Molecular Tension Sensors Measure Forces Generated By Single Integrin Molecules in Living Cells

Disruption in the ability of cells to sense the mechanical properties of their surroundings represents a hallmark of many diseases, including muscular dystrophy, arteriosclerosis, cardiomyopathies, and cancer. Although cells have numerous mechanisms for detecting mechanical inputs, one of the most prominent is through integrins, a class of heterodimeric transmembrane proteins that cluster into micron-sized assemblies termed focal adhesions (FAs).  FAs link the cell cytoskeleton to the surrounding extracellular matrix (ECM), transmitting and responding to mechanical force. Force transmission through integrins is essential for cell migration and adhesion, while force sensing at FAs regulates numerous cellular processes including cancer cell proliferation and stem cell differentiation. Despite intense interest, how force is generated within individual FAs remains poorly understood due to a lack of methods that directly visualize molecular-scale forces in living cells.

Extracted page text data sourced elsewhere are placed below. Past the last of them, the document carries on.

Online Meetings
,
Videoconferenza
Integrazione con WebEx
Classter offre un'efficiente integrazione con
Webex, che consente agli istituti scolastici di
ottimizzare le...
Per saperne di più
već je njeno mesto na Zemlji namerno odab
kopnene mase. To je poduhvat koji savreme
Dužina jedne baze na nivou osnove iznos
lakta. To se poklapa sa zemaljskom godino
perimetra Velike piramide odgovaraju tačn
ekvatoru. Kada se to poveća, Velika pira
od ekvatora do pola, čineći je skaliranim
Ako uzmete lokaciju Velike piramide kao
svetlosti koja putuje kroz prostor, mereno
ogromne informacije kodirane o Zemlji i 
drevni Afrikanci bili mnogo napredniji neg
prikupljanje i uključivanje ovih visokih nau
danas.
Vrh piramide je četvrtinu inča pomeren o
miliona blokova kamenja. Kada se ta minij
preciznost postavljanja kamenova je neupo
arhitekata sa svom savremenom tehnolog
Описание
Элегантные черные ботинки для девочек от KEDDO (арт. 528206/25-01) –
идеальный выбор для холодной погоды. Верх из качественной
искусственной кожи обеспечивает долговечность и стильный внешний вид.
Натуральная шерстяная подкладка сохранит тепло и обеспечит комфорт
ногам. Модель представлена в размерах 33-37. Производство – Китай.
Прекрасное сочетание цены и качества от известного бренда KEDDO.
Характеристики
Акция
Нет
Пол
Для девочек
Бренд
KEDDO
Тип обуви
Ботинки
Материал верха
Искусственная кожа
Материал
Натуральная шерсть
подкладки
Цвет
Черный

We engineered Förster resonance energy transfer (FRET)-based molecular tension sensors to measure cell-generated forces at single integrins. This approach allows us to directly visualize the distribution of mechanical forces within FAs, a measurement that is not feasible using conventional approaches such as traction force microscopy. We find that regions of low FRET localize primarily to the cell periphery and coincide with paxillin recruitment, a canonical FA marker, showing that force generation is largely localized to FAs. However, we observe strikingly complex distributions of tensions within individual FAs. In addition, FRET values at single probe molecules indicate that the majority of integrins generate tensions in the range of 1-4 pN, considerably less than the forces required to break integrin-ECM bonds. These observations are consistent with a model in which the number of engaged integrins within a FA controls the total force exerted while the force per integrin remains bracketed in a relatively narrow range. In ongoing work, we have generalized the molecular tension sensor design for use in wide variety of cell adhesion and cell-ligand interactions, providing a potentially powerful tool for elucidating the molecular mechanisms underlying cellular mechanotransduction.

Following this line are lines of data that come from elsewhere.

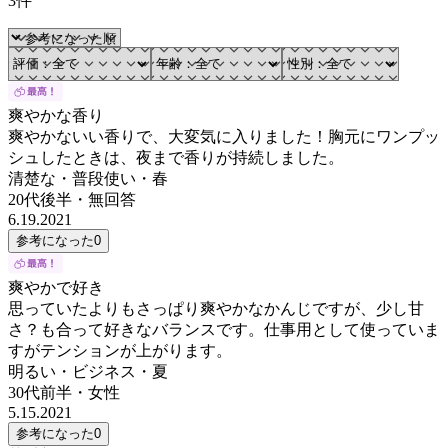
3件
爽やかな香り
爽やかないい香りで、大変気に入りました！胸元にワンプッ
シュしたときは、夜まで香りが持続しました。
清楚な・普段使い・春
20代後半
・
無回答
6.19.2021
参考になった
0
爽やかで好き
思っていたよりもさっぱり爽やかなかんじですが、少し甘
さ？も合って好きなバランスです。仕事用として使っていま
すがテンションが上がります。
明るい・ビジネス・夏
30代前半
・
女性
5.15.2021
参考になった
0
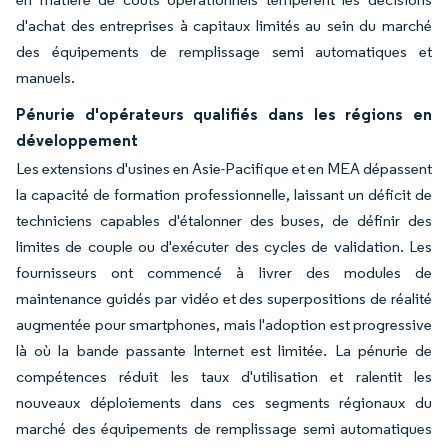
d'achat des entreprises à capitaux limités au sein du marché
des équipements de remplissage semi automatiques et
manuels.
Pénurie d'opérateurs qualifiés dans les régions en
développement
Les extensions d'usines en Asie-Pacifique et en MEA dépassent
la capacité de formation professionnelle, laissant un déficit de
techniciens capables d'étalonner des buses, de définir des
limites de couple ou d'exécuter des cycles de validation. Les
fournisseurs ont commencé à livrer des modules de
maintenance guidés par vidéo et des superpositions de réalité
augmentée pour smartphones, mais l'adoption est progressive
là où la bande passante Internet est limitée. La pénurie de
compétences réduit les taux d'utilisation et ralentit les
nouveaux déploiements dans ces segments régionaux du
marché des équipements de remplissage semi automatiques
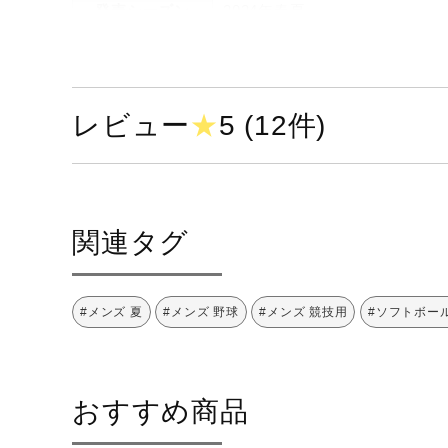
発売シーズン
2024年春夏
レビュー
★
5 (12件)
関連タグ
#メンズ 夏
#メンズ 野球
#メンズ 競技用
#ソフトボー
おすすめ商品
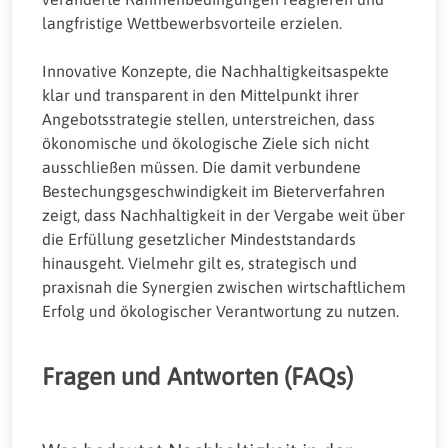
langfristige Wettbewerbsvorteile erzielen.
Innovative Konzepte, die Nachhaltigkeitsaspekte
klar und transparent in den Mittelpunkt ihrer
Angebotsstrategie stellen, unterstreichen, dass
ökonomische und ökologische Ziele sich nicht
ausschließen müssen. Die damit verbundene
Bestechungsgeschwindigkeit im Bieterverfahren
zeigt, dass Nachhaltigkeit in der Vergabe weit über
die Erfüllung gesetzlicher Mindeststandards
hinausgeht. Vielmehr gilt es, strategisch und
praxisnah die Synergien zwischen wirtschaftlichem
Erfolg und ökologischer Verantwortung zu nutzen.
Fragen und Antworten (FAQs)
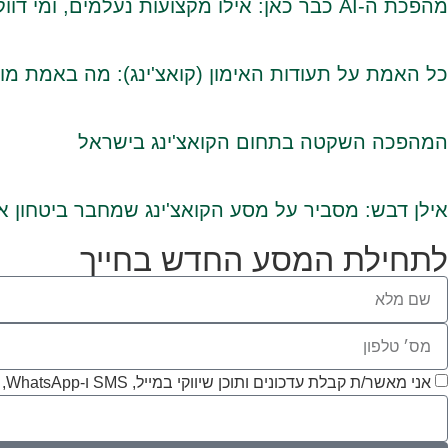
מהפכת ה-AI כבר כאן: אילו מקצועות נעלמים, ומי דווקא מרוויח?
כל האמת על תעודות האימון (קואצ'ינג): מה באמת מוכ
המהפכה השקטה בתחום הקואצ'ינג בישראל
אילן דבש: מסביר על מסע הקואצ'ינג שמחבר ביטחון איש
לתחילת המסע החדש בחייך
אני מאשר/ת קבלת עדכונים ותוכן שיווקי במייל, SMS ו-WhatsApp, ומסכים/ה ל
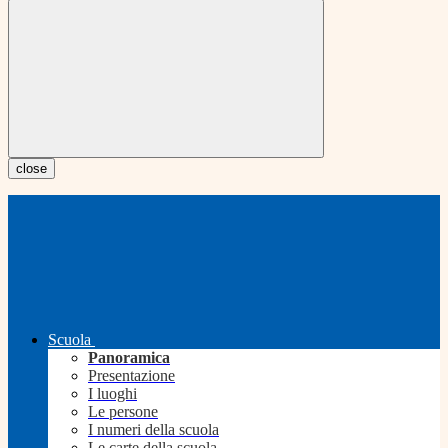
close
Scuola
Panoramica
Presentazione
I luoghi
Le persone
I numeri della scuola
Le carte della scuola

Figure 1. FRET-based molecular force sensors measure forces at single integrin adhesions. (a) Sensors are site-specifically labeled with biotin (Avitag), a FRET donor (KC tag), and FRET acceptor (ACP tag), and present the RGD sequence from fibronectin to promote adhesion. The (GPGGA)₈ sequence acts as an entropic spring that is stretched upon the application of force. (b) Sensors are attached to a coverslip via biotin and Neutravidin; the biotinylated PEG brush prevents nonspecific cell and sensor attachment. Integrin heterodimers attach to the RGD domain and apply load generated by the cell cytoskeleton. (c) Brightfield image of a spreading fibroblast on a sensor-functionalized surface. (d) Corresponding FRET map showing areas of high force localized at the cell periphery. Color bar represents FRET index (blue: low FRET/high force; red: high FRET/low force). Scale bar: 10 μm.